1. Is there a genuine U.S. national security interest in the survival of Israel?

2. Is our adversarial relationship with the Palestinians and Muslims a direct result of our "attachment" to Israel?


Taking it logically from an outsiders perspective

1). One could make a reasonable argument that the the survival of Israel is contrary to U.S. national security interest. It has no strategic material reserves. Its geographic position is less strategic than Syria, Jordan or Egypt. On the contrary aligning with Israel has created costly (understatement) issues for the U.S.
U.S. interest in Israel one can argue has very little to do with a logical approach to National Security. It appears at least to the outsider that it has everything to do American national politics and its dependance on money rather than issues and causes.

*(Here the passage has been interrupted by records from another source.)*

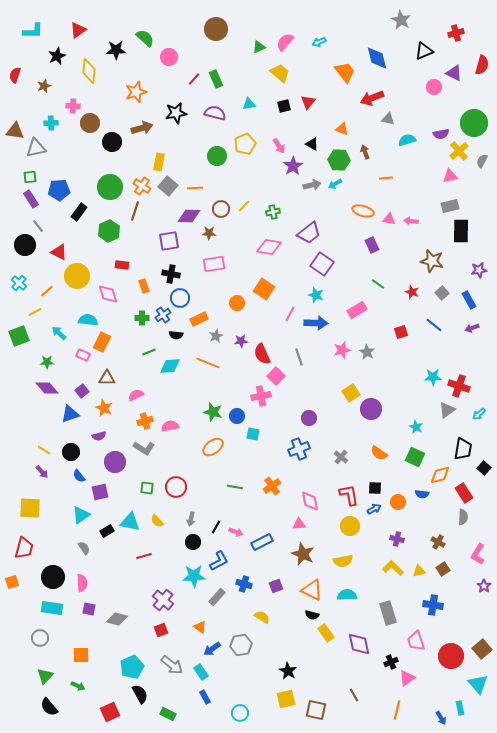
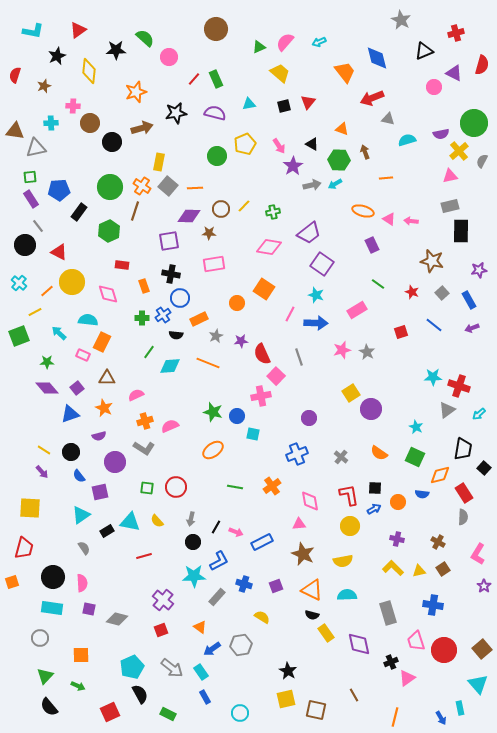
cyan L-shape at (33, 31): rotated 10 degrees clockwise
pink triangle at (389, 219): rotated 24 degrees clockwise
yellow circle at (77, 276): moved 5 px left, 6 px down
green line at (149, 352): rotated 32 degrees counterclockwise
purple square at (82, 391): moved 5 px left, 3 px up
pink semicircle at (170, 426): rotated 12 degrees counterclockwise
orange ellipse at (213, 447): moved 3 px down
blue cross at (299, 449): moved 2 px left, 5 px down
red circle at (451, 656): moved 7 px left, 6 px up
gray arrow at (172, 665): moved 3 px down
orange line at (397, 710): moved 2 px left, 7 px down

2). Obviously - the almost unquestioning support
(See number UN resolutions condemning Israel vetoed by U.S plus the amount of U.S. aid that goes to Israel) of a occupying (as defined by UN resolutions from 1967 on) country who is killing of 10 to 40 your civilians for every one Israeli you manage to get is not going to win hearts and minds.


But then what has logic got do with this?
Just Leave me Alone!
1. Is there a genuine U.S. national security interest in the survival of Israel?

United we stand, divided we fall. If we allow an alliance of China, Middle East and African dictators, and maybe even Russia to slowly pick off our friends one by one, eventually we will have no friends left to turn to when they get to us. This is like asking if being a part of NATO is in the US's best interests. The refusal of both Clinton and Obama to say that they come to Israel's aid if attacked by a nuclear Iran during last week's debate points to a major shift in the long standing alliances that protected us through the Cold War. Complacency since that time has allowed authoritarianism to gain strength globally while democracy fades. I think that each and every country that is democratic improves the United State's national security.

2. Is our adversarial relationship with the Palestinians and Muslims a direct result of our "attachment" to Israel?

Disagree with the premise that we are advesaries with Muslims. We're on very good terms with many Middle Eastern and South Asian countries like Egypt, Saudi Arabia, India (the world's second largest Muslim population), and Pakistan.

carlitoswhey
QUOTE(derekm @ Apr 24 2008, 01:24 AM) *
Taking it logically from an outsiders perspective1). One could make a reasonable argument that the the survival of Israel is contrary to U.S. national security interest. It has no strategic material reserves. Its geographic position is less strategic than Syria, Jordan or Egypt. On the contrary aligning with Israel has created costly (understatement) issues for the U.S. U.S. interest in Israel one can argue has very little to do with a logical approach to National Security. It appears at least to the outsider that it has everything to do American national politics and its dependance on money rather than issues and causes.2). Obviously - the almost unquestioning support (See number UN resolutions condemning Israel vetoed by U.S plus the amount of U.S. aid that goes to Israel) of a occupying (as defined by UN resolutions from 1967 on) country who is killing of 10 to 40 your civilians for every one Israeli you manage to get is not going to win hearts and minds.But then what has logic got do with this?
There were several logical points made the last time we discussed this. Maybe you should take a look. 46% of those voting thought that we supported Israel out of pragmatic self-interest.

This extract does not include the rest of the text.